Abaixo a tréplica do deputado e dos especialistas na questão indígena:

Em defesa da verdade e das comunidades Guarani

Enio Verri*; Paulo Porto*; Clovis Brighenti*; Osmarina de Oliveira*

Economia

Na terça-feira (19), a Itaipu Binacional publicou uma nota oficial em resposta a um artigo do mandato do deputado federal Enio Verri (PT/PR), pelo qual o parlamentar cobrou da estatal a imediata suspensão das reintegrações de posse de áreas ocupadas da Binacional, por indígenas Guarani, no município de Santa Helena e voltasse à mesa de negociação. Em sua nota, a Itaipu, além de reforçar sua triste disposição de despejar as famílias Guarani, traz à tona diversos dados que, em defesa da verdade, necessitam ser refutados.

Inicialmente, a Itaipu afirma que o deslocamento das famílias Guarani, remanescentes das áreas inundadas pela barragem, foi “cercado de cuidados extraordinários para preservar todos os direitos dos assentados e buscando sempre o consenso, sob a orientação e supervisão da Funai e o acompanhamento de várias outras entidades, como o Conselho Indigenista Missionário (CIMI)”. Porém, a história prova que não foi isto que aconteceu.

Vale lembrar que, a mesma Itaipu está sendo citada no Relatório da Comissão da Verdade no Paraná, justamente por violar os direitos desses “assentados” Guarani. O deslocamento foi repleto de irregularidades, de laudos antropológicos não reconhecidos, não contou com o acompanhamento do CIMI e muito menos com a sua supervisão. Ao contrário, contou com sua denúncia e reprovação, como consta em todos documentos da época que se encontram à disposição de qualquer pesquisador.

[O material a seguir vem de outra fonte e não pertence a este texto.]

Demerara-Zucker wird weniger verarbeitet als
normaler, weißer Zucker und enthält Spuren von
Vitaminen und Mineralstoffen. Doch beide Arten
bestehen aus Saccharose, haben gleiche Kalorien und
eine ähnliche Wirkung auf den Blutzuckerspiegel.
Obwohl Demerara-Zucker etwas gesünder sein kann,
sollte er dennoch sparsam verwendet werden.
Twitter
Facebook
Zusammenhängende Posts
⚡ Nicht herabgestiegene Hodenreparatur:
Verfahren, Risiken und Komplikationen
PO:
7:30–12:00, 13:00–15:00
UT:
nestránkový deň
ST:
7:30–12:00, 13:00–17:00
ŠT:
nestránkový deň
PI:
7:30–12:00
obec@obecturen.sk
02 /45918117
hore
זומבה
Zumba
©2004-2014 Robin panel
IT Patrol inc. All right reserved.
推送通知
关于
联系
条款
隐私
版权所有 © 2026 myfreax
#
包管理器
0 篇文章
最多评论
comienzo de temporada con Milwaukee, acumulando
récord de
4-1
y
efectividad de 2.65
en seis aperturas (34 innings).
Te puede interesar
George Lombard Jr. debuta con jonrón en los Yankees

A verdade é que, a urgência em desocupar as margens do rio Paraná, por conta do represamento do rio, fez com que a comunidade Guarani aceitasse o atual Ocoy, local para onde as famílias Guarani foram realocadas, em 1982, como medida paliativa. O local era provisório, tanto que, logo na sequência, as famílias passaram a reivindicar o ressarcimento das terras, inclusive ocupando o refúgio biológico Bela Vista, em 1994, como forma de pressão.

Em 1982, o Prof. Dr. Carlos Frederico Marés de Souza Filho, profundo conhecedor do direito indígena, fez um laudo demonstrando que toda a ação de titulação dos lotes na margem do rio, a desapropriação e a aquisição do Ocoy, eram nulos e, mesmo assim, foram concretizados.

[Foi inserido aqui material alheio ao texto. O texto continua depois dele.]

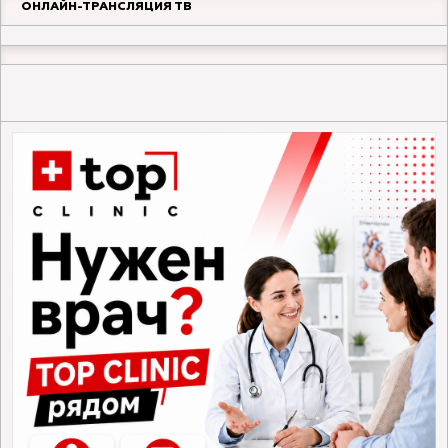
ОНЛАЙН-ТРАНСЛЯЦИЯ ТВ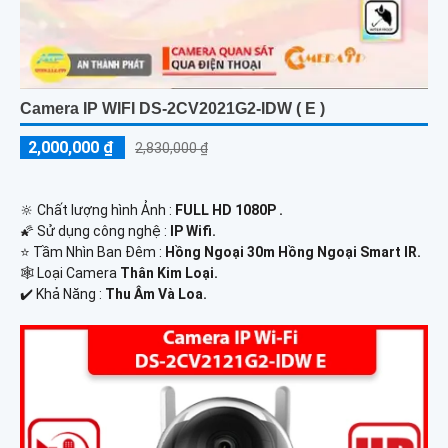
Camera IP WIFI DS-2CV2021G2-IDW ( E )
2,000,000 ₫
2,830,000 ₫
🔆 Chất lượng hình Ảnh :
FULL HD 1080P .
🌠 Sử dụng công nghệ :
IP Wifi.
⭐ Tầm Nhìn Ban Đêm :
Hồng Ngoại 30m Hồng Ngoại Smart IR.
🕸️ Loại Camera
Thân Kim Loại.
️✔️ Khả Năng :
Thu Âm Và Loa.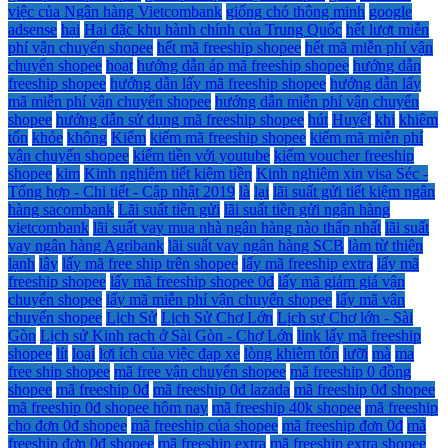
việc của Ngân hàng Vietcombank
giống chó thông minh
google
adsense
hại
Hai đặc khu hành chính của Trung Quốc
hết lượt miễn
phí vận chuyển shopee
hết mã freeship shopee
hết mã miễn phí vận
chuyển shopee
hoạt
hướng dẫn áp mã freeship shopee
hướng dẫn
freeship shopee
hướng dẫn lấy mã freeship shopee
hướng dẫn lấy
mã miễn phí vận chuyển shopee
hướng dẫn miễn phí vận chuyển
shopee
hướng dẫn sử dụng mã freeship shopee
hút
Huyết
khi
khiêm
tốn
khỏe
không
Kiểm
kiếm mã freeship shopee
kiếm mã miễn phí
vận chuyển shopee
kiếm tiền với youtube
kiếm voucher freeship
shopee
kim
Kinh nghiệm tiết kiệm tiền
Kinh nghiệm xin visa Séc -
Tổng hợp - Chi tiết - Cập nhật 2019
là
lại
lãi suất gửi tiết kiệm ngân
hàng sacombank
Lãi suất tiền gửi
lãi suất tiền gửi ngân hàng
vietcombank
lãi suất vay mua nhà ngân hàng nào thấp nhất
lãi suất
vay ngân hàng Agribank
lãi suất vay ngân hàng SCB
làm từ thiện
lạnh
lây
lấy mã free ship trên shopee
lấy mã freeship extra
lấy mã
freeship shopee
lấy mã freeship shopee 0đ
lấy mã giảm giá vận
chuyển shopee
lấy mã miễn phí vận chuyển shopee
lấy mã vận
chuyển shopee
Lịch Sử
Lịch Sử Chợ Lớn
Lịch sự Chợ lớn - Sài
Gòn
Lịch sử Kinh rạch ở Sài Gòn - Chợ Lớn
link lấy mã freeship
shopee
lít
loại
lợi ích của việc đạp xe
lòng khiêm tốn
lưỡi
mà
ma
free ship shopee
mã free vận chuyển shopee
mã freeship 0 đồng
shopee
mã freeship 0đ
mã freeship 0đ lazada
mã freeship 0đ shopee
mã freeship 0đ shopee hôm nay
mã freeship 40k shopee
mã freeship
cho đơn 0đ shopee
mã freeship của shopee
mã freeship đơn 0đ
mã
freeship đơn 0đ shopee
mã freeship extra
mã freeship extra shopee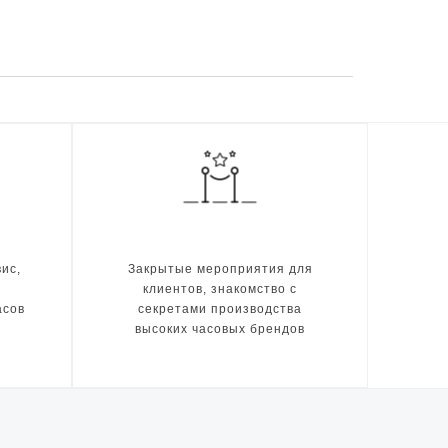
ис,
Закрытые мероприятия для
клиентов, знакомство с
асов
секретами производства
высоких часовых брендов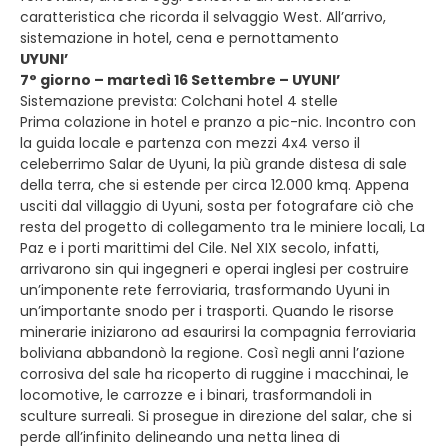
caratteristica che ricorda il selvaggio West. All’arrivo,
sistemazione in hotel, cena e pernottamento
UYUNI’
7° giorno – martedì 16 Settembre – UYUNI’
Sistemazione prevista: Colchani hotel 4 stelle
Prima colazione in hotel e pranzo a pic-nic. Incontro con
la guida locale e partenza con mezzi 4x4 verso il
celeberrimo Salar de Uyuni, la più grande distesa di sale
della terra, che si estende per circa 12.000 kmq. Appena
usciti dal villaggio di Uyuni, sosta per fotografare ciò che
resta del progetto di collegamento tra le miniere locali, La
Paz e i porti marittimi del Cile. Nel XIX secolo, infatti,
arrivarono sin qui ingegneri e operai inglesi per costruire
un’imponente rete ferroviaria, trasformando Uyuni in
un’importante snodo per i trasporti. Quando le risorse
minerarie iniziarono ad esaurirsi la compagnia ferroviaria
boliviana abbandonò la regione. Così negli anni l’azione
corrosiva del sale ha ricoperto di ruggine i macchinai, le
locomotive, le carrozze e i binari, trasformandoli in
sculture surreali. Si prosegue in direzione del salar, che si
perde all’infinito delineando una netta linea di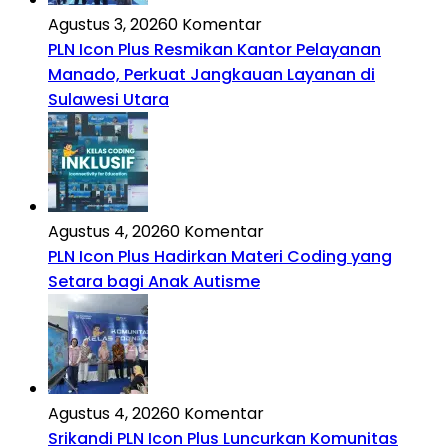
Agustus 3, 2026
0 Komentar
PLN Icon Plus Resmikan Kantor Pelayanan
Manado, Perkuat Jangkauan Layanan di
Sulawesi Utara
Agustus 4, 2026
0 Komentar
PLN Icon Plus Hadirkan Materi Coding yang
Setara bagi Anak Autisme
Agustus 4, 2026
0 Komentar
Srikandi PLN Icon Plus Luncurkan Komunitas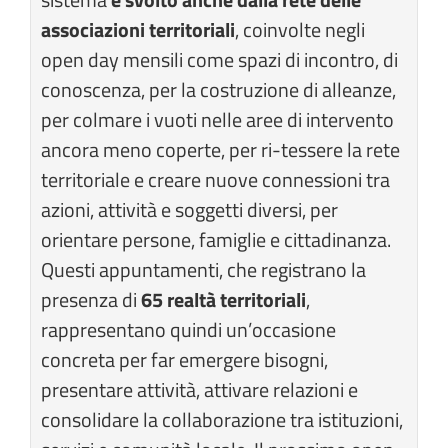
associazioni territoriali
, coinvolte negli
open day mensili come spazi di incontro, di
conoscenza, per la costruzione di alleanze,
per colmare i vuoti nelle aree di intervento
ancora meno coperte, per ri-tessere la rete
territoriale e creare nuove connessioni tra
azioni, attività e soggetti diversi, per
orientare persone, famiglie e cittadinanza.
Questi appuntamenti, che registrano la
presenza di
65 realtà territoriali
,
rappresentano quindi un’occasione
concreta per far emergere bisogni,
presentare attività, attivare relazioni e
consolidare la collaborazione tra istituzioni,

Ainda em relação ao Ocoy, hoje é uma área com 250 hectares para aproximadamente 789 indígenas, o que dá uma infeliz média de 0,30 hectares por indígena. Esta distribuição territorial faz da área uma das reservas indígenas mais populosas do País, situação da qual a Itaipu não deveria se orgulhar, pois inviabiliza qualquer condição digna e razoável para a manutenção e o desenvolvimento da cultura do povo Guarani.

Em relação às áreas compradas anteriormente, como Tekoha Añetete e Tekoha Itamarã, é verdade que foram adquiridas, porém, somente após uma dura luta, de décadas, da comunidade Guarani com a direção da estatal, que incluiu denúncias no Ministério Público e ocupação de áreas.

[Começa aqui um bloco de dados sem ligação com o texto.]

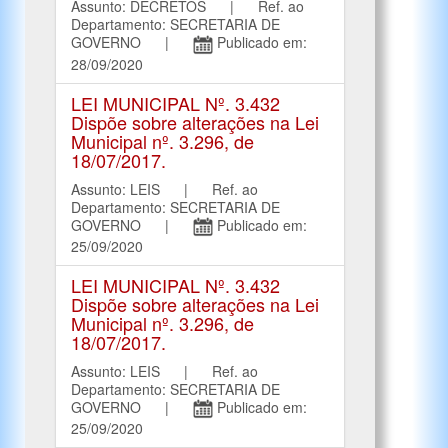
Assunto: DECRETOS | Ref. ao
Departamento: SECRETARIA DE
GOVERNO |
Publicado em:
28/09/2020
LEI MUNICIPAL Nº. 3.432
Dispõe sobre alterações na Lei
Municipal nº. 3.296, de
18/07/2017.
Assunto: LEIS | Ref. ao
Departamento: SECRETARIA DE
GOVERNO |
Publicado em:
25/09/2020
LEI MUNICIPAL Nº. 3.432
Dispõe sobre alterações na Lei
Municipal nº. 3.296, de
18/07/2017.
Assunto: LEIS | Ref. ao
Departamento: SECRETARIA DE
GOVERNO |
Publicado em:
25/09/2020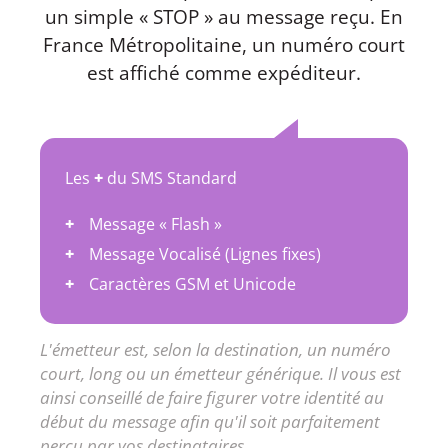
un simple « STOP » au message reçu. En
France Métropolitaine, un numéro court
est affiché comme expéditeur.
Les
+
du SMS Standard
Message « Flash »
Message Vocalisé (Lignes fixes)
Caractères GSM et Unicode
L'émetteur est, selon la destination, un numéro
court, long ou un émetteur générique. Il vous est
ainsi conseillé de faire figurer votre identité au
début du message afin qu'il soit parfaitement
perçu par vos destinataires.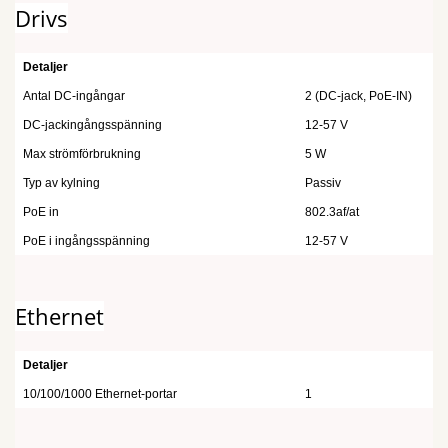
Drivs
Detaljer
Antal DC-ingångar
2 (DC-jack, PoE-IN)
DC-jackingångsspänning
12-57 V
Max strömförbrukning
5 W
Typ av kylning
Passiv
PoE in
802.3af/at
PoE i ingångsspänning
12-57 V
Ethernet
Detaljer
10/100/1000 Ethernet-portar
1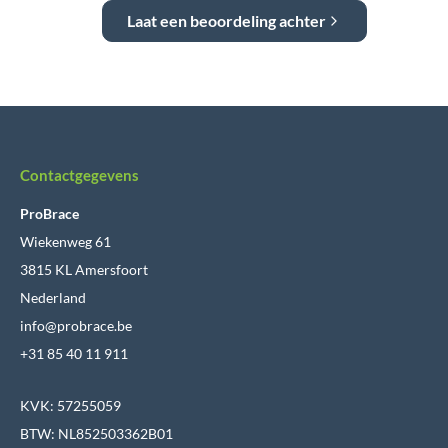
Laat een beoordeling achter
Contactgegevens
ProBrace
Wiekenweg 61
3815 KL Amersfoort
Nederland
info@probrace.be
+31 85 40 11 911
KVK: 57255059
BTW: NL852503362B01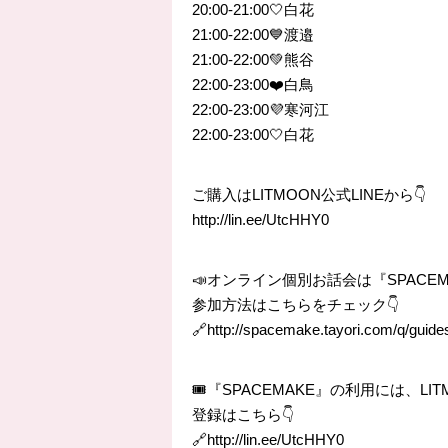
20:00-21:00🤍白花
21:00-22:00💙渡邉
21:00-22:00💚熊谷
22:00-23:00❤️白鳥
22:00-23:00💜寒河江
22:00-23:00🤍白花
ご購入はLITMOON公式LINEから👇
http://lin.ee/UtcHHY0
📣オンライン個別お話会は『SPACE
参加方法はこちらをチェック👇
🔗http://spacemake.tayori.com/q/guide
🎟『SPACEMAKE』の利用には、L
登録はこちら👇
🔗http://lin.ee/UtcHHY0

Em relação à chamada dívida histórica territorial da Itaipu com o povo Guarani, existe um laudo técnico elaborado pelo antropólogo Rubens Tomás de Almeida, feito de encomenda pela própria estatal, o qual afirma que a Itaipu necessitaria adquirir mais dez mil hectares de área para as necessidades das atuais comunidades Guarani, remanescentes da barragem. Existem outros estudos, laudos e pesquisas independentes que apontam uma extensão muito maior em relação à chamada atual dívida territorial que a estatal mantém com o povo Guarani.

À margem das afirmações protocolares, segundo as quais, “a Itaipu aproveita a oportunidade para reafirmar o seu comprometimento com a responsabilidade social e ambiental, a sustentabilidade, os direitos humanos, a ética e a transparência, entre outros valores e condutas que estão, inclusive, expressas em sua missão, políticas e princípios”, a estatal reafirma sua disposição em despejar as comunidades Guarani de Santa Helena. As quatro comunidades Guarani ameaçadas pela estatal estão nessas áreas de proteção ambiental porque suas áreas originais estão irremediavelmente alagadas, isto é: não há para onde retornar.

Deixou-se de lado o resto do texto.